FCA countered by saying said it is withdrawing the offer because of “political conditions in France.”
“FCA remains firmly convinced of the compelling, transformational rationale of a proposal that has been carefully balanced to deliver substantial benefits to all parties. However it has become clear that the political conditions in France do not currently exist for such a combination to proceed successfully,” according to an FCA statement.
More: Fiat Chrysler seeks 50-50 merger with Renault, whose board will study deal ‘with interest’
FCA thanked Renault Chairman Jean-Dominique Senard and CEO Thierry Bolloré as well as the company’s alliance partners Nissan and Mitsubishi for their “constructive engagement.” The company also pledged to deliver on its commitments through its “independent strategy.”
Wednesday marked the second day of meetings for the Renault board, which released its statement early Thursday morning Paris time.
An affirmative decision would have paved the way for the two automakers to begin exploring the details of what a merged company would look like. It would not represent a final vote on the merger, which could have taken more than a year to complete.
FCA proposed a 50-50 merger with Renault on May 27, saying it would create the world’s third-largest automaker and save $5.6 billion annually.

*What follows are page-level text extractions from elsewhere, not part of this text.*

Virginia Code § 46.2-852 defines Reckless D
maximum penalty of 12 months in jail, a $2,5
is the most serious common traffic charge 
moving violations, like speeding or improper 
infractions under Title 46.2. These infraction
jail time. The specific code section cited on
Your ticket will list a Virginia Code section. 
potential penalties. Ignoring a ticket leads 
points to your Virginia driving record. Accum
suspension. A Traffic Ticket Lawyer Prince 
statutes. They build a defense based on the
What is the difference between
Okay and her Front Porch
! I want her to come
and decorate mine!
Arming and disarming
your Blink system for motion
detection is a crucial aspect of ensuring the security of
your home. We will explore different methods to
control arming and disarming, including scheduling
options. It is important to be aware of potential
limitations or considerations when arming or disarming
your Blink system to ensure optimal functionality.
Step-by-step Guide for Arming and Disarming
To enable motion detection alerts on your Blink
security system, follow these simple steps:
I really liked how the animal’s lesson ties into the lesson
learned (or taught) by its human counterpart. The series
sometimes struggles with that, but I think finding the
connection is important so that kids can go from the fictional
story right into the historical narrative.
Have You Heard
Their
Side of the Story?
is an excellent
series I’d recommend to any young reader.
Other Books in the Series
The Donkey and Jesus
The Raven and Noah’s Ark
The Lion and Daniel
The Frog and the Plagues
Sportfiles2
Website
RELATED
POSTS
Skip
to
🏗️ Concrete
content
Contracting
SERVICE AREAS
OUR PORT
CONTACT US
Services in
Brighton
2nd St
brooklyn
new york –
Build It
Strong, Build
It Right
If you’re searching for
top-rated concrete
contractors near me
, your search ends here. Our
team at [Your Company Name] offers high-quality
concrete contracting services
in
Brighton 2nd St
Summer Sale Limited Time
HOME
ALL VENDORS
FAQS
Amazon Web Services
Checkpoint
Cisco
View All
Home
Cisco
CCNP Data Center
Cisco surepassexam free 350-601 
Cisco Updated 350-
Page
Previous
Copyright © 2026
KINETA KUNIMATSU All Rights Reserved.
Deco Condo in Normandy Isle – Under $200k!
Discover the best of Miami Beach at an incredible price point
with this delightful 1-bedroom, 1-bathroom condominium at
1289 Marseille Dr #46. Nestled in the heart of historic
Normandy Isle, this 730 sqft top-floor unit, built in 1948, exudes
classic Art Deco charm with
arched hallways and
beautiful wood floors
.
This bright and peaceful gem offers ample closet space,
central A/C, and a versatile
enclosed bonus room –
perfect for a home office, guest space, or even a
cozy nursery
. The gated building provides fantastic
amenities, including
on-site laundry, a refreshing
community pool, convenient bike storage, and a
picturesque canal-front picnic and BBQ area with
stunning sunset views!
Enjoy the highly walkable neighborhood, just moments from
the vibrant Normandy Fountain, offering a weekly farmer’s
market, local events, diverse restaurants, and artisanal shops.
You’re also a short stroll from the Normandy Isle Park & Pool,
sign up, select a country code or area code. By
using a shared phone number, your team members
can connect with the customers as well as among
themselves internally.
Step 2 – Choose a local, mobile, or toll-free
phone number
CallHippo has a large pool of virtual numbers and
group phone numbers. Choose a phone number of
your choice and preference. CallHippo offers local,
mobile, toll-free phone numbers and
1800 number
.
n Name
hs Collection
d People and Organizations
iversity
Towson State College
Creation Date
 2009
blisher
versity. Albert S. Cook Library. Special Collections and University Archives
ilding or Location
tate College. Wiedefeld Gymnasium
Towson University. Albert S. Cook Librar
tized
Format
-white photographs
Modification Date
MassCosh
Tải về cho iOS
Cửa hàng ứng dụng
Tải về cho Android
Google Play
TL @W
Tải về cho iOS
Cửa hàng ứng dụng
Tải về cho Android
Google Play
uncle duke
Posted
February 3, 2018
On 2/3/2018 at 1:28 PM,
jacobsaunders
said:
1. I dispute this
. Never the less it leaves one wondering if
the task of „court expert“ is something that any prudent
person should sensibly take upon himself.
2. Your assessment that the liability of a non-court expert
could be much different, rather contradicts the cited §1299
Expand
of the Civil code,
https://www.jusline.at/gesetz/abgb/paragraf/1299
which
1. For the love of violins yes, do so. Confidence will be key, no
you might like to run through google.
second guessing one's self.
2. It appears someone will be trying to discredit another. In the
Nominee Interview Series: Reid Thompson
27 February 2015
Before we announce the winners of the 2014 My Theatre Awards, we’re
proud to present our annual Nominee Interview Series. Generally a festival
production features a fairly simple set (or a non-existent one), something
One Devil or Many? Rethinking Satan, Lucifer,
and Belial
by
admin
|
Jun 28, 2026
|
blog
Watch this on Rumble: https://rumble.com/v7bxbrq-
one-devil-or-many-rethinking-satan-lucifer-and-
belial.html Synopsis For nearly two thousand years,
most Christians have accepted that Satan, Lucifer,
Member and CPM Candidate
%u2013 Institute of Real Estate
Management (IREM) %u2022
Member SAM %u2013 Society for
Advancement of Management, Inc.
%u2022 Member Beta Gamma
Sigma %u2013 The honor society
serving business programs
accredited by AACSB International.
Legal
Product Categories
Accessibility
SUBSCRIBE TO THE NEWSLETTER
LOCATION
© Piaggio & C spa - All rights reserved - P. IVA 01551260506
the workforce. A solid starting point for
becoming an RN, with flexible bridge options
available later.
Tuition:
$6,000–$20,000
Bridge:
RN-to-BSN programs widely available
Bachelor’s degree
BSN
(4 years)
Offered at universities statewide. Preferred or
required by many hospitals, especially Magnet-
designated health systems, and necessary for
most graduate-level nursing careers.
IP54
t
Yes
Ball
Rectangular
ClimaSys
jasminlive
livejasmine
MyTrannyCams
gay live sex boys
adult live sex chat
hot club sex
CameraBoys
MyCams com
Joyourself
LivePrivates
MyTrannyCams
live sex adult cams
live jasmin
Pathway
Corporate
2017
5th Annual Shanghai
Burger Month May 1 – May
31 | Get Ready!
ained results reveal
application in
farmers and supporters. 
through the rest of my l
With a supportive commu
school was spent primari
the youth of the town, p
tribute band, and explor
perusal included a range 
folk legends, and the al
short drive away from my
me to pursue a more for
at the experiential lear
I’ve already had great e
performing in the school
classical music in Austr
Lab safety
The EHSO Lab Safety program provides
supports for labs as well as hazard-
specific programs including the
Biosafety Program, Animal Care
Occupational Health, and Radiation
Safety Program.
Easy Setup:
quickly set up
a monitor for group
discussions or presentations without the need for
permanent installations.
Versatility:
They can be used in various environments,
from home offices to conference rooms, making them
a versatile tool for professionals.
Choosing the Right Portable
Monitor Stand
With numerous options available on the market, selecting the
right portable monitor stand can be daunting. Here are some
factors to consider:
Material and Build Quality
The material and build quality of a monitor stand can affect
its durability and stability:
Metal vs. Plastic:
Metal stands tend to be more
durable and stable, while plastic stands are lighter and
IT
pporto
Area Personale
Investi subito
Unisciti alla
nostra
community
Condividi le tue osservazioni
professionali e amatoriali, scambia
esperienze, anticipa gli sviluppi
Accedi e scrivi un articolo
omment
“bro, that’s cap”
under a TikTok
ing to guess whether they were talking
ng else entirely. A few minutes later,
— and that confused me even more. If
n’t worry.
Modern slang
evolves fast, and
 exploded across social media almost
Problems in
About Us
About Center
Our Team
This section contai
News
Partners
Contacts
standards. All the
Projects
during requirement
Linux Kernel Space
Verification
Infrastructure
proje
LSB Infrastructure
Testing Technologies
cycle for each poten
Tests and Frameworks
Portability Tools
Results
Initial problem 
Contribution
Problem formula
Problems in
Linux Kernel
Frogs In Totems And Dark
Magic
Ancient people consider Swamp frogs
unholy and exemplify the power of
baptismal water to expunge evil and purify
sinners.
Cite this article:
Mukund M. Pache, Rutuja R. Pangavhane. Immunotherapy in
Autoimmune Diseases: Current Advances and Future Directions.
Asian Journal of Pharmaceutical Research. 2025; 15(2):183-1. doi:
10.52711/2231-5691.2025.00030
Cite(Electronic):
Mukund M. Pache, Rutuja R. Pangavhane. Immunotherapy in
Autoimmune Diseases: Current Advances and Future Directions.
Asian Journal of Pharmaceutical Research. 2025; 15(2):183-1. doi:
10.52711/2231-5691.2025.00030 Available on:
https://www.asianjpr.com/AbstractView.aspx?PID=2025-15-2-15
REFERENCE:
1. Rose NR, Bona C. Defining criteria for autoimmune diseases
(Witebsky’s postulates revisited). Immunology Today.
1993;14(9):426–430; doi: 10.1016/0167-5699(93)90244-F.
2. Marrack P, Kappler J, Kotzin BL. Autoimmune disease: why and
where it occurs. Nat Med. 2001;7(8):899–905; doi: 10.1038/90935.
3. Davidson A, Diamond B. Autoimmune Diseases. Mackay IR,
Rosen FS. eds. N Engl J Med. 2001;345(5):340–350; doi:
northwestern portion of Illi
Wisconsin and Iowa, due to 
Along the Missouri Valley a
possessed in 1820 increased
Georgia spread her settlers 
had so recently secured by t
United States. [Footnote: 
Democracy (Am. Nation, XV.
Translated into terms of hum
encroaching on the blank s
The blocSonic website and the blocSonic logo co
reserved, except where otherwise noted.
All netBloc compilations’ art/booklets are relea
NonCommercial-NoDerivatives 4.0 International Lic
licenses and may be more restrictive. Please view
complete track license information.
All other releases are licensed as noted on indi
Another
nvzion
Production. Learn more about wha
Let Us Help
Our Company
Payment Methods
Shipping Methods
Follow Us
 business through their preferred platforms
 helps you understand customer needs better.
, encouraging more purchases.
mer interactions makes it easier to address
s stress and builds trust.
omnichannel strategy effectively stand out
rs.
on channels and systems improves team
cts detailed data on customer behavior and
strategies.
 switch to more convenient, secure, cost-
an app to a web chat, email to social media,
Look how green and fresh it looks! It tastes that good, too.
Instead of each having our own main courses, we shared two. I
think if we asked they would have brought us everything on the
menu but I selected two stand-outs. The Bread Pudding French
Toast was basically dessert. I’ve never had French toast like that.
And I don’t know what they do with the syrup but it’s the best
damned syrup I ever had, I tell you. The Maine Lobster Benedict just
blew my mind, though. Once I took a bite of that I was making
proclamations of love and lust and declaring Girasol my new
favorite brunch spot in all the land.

Concerns about maintaining a voice in the new entity from the French government, which owns a 15% stake in Renault, were said to be at issue, but Reuters reported Tuesday that a resolution had been reached. Tensions with Nissan had also flared, with that company’s CEO, Hiroto Saikawa, saying Monday that a full FCA-Renault merger “would require a fundamental review” of the Nissan-Renault relationship.
Worries about maintaining jobs has also been a focus for both government and labor leaders in Europe.
FCA’s proposal, however, said the deal’s benefits would not be dependent on closing plants but could be achieved through more efficient investments in vehicle platforms, powertrains and technologies. Experts, however, have questioned that, especially because many of the companies’ plants in Europe are operating below capacity.
“The problem is that a merger makes little sense without job cuts. Without cuts, the resulting company would be an inefficient, bloated hippopotamus of a company,” Erik Gordon, a law professor at the University of Michigan’s Ross School of Business, told the Free Press last week.
The UAW weighed in on the proposal Tuesday:
“As with any merger of companies, the UAW is first and foremost concerned how this will impact our members. FCA leadership has stated to us that this action will not result in any closure of our represented locations. We will continue to discuss with FCA what changes this merger will bring to the business and look forward to the upcoming negotiations later this summer,” according to a statement from UAW spokesman Brian Rothenberg.
The Free Press was told the proposal would not affect FCA’s planned major expansion in east Detroit, including a new Jeep plant and 5,000 jobs in the metro area.
Rebecca Lindland, an industry expert who writes at www.rebeccadrives.com, offered her take on the collapse of the merger effort.
“This is a missed opportunity for these manufacturers to consolidate costs and streamline businesses at a time when investments and costs are rising,” Lindland said.
After the proposal was announced last week, FCA CEO Mike Manley sold $3.5 million worth of his FCA shares, according to Automotive News Europe, which noted that “Manley declared the sale in a filing to the Dutch financial markets authority, AFM. FCA is a Dutch-registered corporation.”
The publication noted that “FCA managers are not formally obliged to keep shares for a certain time.”